Depressive gothic rock soundscapes rejuvenate the veteran band - A review of Dark Tranquillity's ''Atoma''
I have listened to several Dark Tranquillity records and I have seen them in concert twice with other more interesting bands so far and my impression was that the band almost always sounds the same. The Gothenburg melodic death metal pioneers offer numerous mid-tempo or moderately up-tempo tracks songs around four minutes dominated by melancholic melodies and singer Mikael Stanne’s unusually hoarse and almost whispered growls with occasional brooding clean vocal parts. The only release I have listened to so far that was a little bit more ambitious, eclectic and intense was the band’s debut Skydancer twenty-three years ago with a certain Anders Fridén on vocals.
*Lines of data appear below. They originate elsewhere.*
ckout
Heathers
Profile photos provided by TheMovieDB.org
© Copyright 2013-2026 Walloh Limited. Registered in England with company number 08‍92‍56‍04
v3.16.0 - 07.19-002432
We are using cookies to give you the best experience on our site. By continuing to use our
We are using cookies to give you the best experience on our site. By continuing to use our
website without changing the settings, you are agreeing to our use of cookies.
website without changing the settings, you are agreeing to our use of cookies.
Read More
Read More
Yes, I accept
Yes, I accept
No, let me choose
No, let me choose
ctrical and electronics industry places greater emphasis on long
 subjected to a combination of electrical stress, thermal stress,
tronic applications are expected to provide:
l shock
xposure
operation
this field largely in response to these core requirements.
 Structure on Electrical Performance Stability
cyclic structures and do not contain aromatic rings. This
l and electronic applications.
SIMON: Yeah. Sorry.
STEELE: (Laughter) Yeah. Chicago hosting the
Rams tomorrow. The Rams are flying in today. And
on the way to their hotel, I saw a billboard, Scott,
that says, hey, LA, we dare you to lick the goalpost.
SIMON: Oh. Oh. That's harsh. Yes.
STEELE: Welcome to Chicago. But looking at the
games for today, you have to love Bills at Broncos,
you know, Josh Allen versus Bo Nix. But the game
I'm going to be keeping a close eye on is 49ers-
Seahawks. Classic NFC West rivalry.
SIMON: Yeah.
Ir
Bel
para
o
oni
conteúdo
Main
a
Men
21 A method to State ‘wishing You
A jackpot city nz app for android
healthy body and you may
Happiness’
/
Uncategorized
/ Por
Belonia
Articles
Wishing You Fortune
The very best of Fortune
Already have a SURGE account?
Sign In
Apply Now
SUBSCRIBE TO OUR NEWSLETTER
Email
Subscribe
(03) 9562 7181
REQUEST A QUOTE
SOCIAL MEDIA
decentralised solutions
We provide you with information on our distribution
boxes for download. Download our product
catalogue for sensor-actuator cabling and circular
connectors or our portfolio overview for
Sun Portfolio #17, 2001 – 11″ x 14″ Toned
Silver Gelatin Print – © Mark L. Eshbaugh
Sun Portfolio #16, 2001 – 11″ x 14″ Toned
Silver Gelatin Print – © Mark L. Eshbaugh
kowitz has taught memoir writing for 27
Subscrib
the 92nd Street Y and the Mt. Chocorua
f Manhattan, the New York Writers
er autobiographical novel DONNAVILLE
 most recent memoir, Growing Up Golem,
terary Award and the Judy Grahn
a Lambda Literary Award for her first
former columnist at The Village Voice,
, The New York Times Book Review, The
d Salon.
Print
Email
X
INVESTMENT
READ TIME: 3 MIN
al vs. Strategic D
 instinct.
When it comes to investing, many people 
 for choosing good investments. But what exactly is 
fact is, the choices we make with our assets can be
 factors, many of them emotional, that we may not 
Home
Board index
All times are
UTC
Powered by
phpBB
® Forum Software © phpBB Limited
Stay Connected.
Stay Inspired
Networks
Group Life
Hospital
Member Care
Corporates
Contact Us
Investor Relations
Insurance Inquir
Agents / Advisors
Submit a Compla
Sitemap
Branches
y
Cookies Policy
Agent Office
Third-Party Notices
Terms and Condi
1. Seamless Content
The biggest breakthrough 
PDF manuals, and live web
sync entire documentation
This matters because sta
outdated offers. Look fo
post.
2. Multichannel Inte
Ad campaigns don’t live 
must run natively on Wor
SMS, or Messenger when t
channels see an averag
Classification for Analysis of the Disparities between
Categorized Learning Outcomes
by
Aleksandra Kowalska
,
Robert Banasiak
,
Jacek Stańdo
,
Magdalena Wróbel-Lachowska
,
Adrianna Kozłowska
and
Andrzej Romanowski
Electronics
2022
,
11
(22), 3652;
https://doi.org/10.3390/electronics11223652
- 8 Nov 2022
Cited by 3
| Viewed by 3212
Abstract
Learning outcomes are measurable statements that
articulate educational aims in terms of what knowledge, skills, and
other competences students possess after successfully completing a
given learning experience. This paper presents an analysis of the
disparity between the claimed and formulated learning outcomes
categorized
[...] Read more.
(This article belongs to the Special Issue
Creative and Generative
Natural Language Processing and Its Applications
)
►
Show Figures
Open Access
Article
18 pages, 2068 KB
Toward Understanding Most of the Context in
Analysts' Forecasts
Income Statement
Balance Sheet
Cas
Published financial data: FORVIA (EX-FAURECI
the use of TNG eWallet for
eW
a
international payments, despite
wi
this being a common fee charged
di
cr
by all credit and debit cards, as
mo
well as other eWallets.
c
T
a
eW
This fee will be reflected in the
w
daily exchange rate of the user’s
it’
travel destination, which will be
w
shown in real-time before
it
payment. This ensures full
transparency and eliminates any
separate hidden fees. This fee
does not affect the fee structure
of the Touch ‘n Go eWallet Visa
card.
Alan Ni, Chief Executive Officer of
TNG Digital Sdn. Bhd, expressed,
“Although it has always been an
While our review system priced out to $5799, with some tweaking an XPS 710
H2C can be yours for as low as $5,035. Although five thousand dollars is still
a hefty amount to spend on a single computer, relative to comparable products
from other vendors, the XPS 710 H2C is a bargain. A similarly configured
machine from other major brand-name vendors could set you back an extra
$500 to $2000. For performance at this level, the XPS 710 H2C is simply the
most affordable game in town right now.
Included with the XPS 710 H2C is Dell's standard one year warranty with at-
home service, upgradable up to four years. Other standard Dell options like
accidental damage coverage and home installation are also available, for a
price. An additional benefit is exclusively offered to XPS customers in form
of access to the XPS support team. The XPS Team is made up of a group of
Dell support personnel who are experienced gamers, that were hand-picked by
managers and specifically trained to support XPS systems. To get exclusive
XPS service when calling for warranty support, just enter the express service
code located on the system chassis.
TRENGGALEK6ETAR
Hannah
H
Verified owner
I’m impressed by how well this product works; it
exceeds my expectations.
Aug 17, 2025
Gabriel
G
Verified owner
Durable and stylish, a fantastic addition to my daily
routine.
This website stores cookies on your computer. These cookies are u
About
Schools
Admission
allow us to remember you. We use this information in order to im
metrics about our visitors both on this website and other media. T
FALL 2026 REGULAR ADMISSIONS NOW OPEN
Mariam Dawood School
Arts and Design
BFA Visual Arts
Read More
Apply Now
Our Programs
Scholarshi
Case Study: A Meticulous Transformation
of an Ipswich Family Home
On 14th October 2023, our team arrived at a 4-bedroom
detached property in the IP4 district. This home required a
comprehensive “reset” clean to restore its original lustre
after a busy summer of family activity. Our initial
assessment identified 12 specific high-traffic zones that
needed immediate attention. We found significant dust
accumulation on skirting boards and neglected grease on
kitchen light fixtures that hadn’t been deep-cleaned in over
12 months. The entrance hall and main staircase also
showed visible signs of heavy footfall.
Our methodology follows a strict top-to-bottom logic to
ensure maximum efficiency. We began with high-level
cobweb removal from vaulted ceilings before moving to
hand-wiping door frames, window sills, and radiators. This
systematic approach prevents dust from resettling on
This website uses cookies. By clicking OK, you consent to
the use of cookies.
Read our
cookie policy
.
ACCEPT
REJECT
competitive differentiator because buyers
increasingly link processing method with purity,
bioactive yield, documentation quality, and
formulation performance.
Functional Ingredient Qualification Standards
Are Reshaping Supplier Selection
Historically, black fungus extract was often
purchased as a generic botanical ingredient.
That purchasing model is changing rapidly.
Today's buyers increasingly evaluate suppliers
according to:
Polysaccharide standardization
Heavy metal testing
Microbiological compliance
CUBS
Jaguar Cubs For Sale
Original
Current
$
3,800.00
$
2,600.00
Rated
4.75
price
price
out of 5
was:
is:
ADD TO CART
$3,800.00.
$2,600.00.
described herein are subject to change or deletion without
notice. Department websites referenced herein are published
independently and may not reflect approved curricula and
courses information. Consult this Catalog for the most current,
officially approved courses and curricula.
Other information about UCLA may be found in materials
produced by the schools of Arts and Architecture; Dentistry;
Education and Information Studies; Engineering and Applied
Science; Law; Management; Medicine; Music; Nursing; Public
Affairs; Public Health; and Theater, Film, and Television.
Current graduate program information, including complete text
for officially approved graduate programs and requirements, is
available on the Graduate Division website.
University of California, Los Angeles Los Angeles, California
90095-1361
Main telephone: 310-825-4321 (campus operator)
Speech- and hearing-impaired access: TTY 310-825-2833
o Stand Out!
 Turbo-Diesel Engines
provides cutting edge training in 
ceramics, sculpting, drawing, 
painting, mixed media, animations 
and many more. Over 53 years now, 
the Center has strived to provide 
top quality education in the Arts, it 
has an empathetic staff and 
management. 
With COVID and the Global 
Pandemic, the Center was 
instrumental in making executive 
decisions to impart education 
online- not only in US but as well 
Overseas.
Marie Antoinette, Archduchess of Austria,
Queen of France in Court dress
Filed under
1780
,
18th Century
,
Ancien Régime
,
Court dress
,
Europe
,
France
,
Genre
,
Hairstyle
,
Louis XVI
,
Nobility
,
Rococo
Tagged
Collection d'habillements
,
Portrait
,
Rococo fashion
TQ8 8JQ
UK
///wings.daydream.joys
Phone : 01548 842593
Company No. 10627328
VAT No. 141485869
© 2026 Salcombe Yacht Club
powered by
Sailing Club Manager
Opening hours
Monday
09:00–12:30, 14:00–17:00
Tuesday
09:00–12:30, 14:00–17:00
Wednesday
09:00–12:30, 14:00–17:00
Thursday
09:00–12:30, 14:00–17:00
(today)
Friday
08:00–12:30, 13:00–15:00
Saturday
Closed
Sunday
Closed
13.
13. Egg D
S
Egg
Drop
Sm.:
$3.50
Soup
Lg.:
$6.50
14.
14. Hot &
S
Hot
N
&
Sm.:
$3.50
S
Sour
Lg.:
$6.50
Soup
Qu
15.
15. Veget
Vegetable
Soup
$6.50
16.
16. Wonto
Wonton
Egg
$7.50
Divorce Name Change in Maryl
It’s not a surprise that I have seen Dark Tranquillity playing in small metal pubs with a few hundred fans while In Flames still fills arenas with several thousands of supporters.
While Dark Tranquillity sticks to its same old trademarks on the new output ‘’Atoma’’, this release is a definite improvement over the last few studio efforts and a true career highlight. Especially the longing clean vocals are executed very well and used more dominantly. They give several tracks a depressive alternative rock or even gothic rock touch that isn’t a far call from bands such as Katatonia or even Placebo. The clean vocals work quite well in contrast to the more desperate and sluggish growls in the numbing ‘’Atoma’’ or the melodic ‘’Forward Momentum’’ that evoke a depressive, longing and mysterious atmosphere that dominates the entire album.
There are three tunes that manage to stick out a little bit on the regular version of this release. The opener ‘’Encircled’’ has more urgency in its angry and fast verses while the melodies in the chorus are epic and sluggish and almost recalling Amorphis. ‘’Force of Hand’’ is rather the opposite and has a rather slow, numbing and hypnotizing touch supported by carefully employed cold electronic influences. This track reminds me a little bit of what In Flames did twelve years earlier on their album Soundtrack to Your Escape. Another highlight is the emotional and melodic ‘’Clearing Skies’’ that sounds almost hopeful compared to the rest of the album despite the rather dark lyrics. The dreamy, mysterious and sluggish instrumental middle part fits perfectly.
The biggest surprise comes along with the bonus tracks on a separate disc. These songs don’t feature any melodic death metal elements and offer haunting and profound depressive rock instead. These slow tracks are entirely dominated by airy electronic sounds and fragile clean vocals. This style reminds me of the more sluggish tunes of German gothic metal institution Crematory minus the growls. I can understand why the band put these tracks on a different disc because these tracks almost sound as if they had been recorded by a different group but I believe that these two tracks could have added some diversity to the album if they had been at different spots in between the twelve regular tracks. Melodic death metal purists will despise these two songs but those who have a weakness for depressive alternative or gothic rock will see these two tunes as highlights of the album.
In the end, Dark Tranquillity’s new record is much better than I would have expected. It has a more gripping atmosphere than the predecessors and it’s easier to distinguish several tracks on this output thanks to small but efficient differences. My personal highlights are the two bonus tracks ‘’The Absolute’’ and ‘’Time Out of Place’’ where the veterans offer something haunting, intense and original that some fans will adore while others might find it forgettable. If I had to buy another album besides the outstanding debut record Skydancer, I would definitely go for this one here.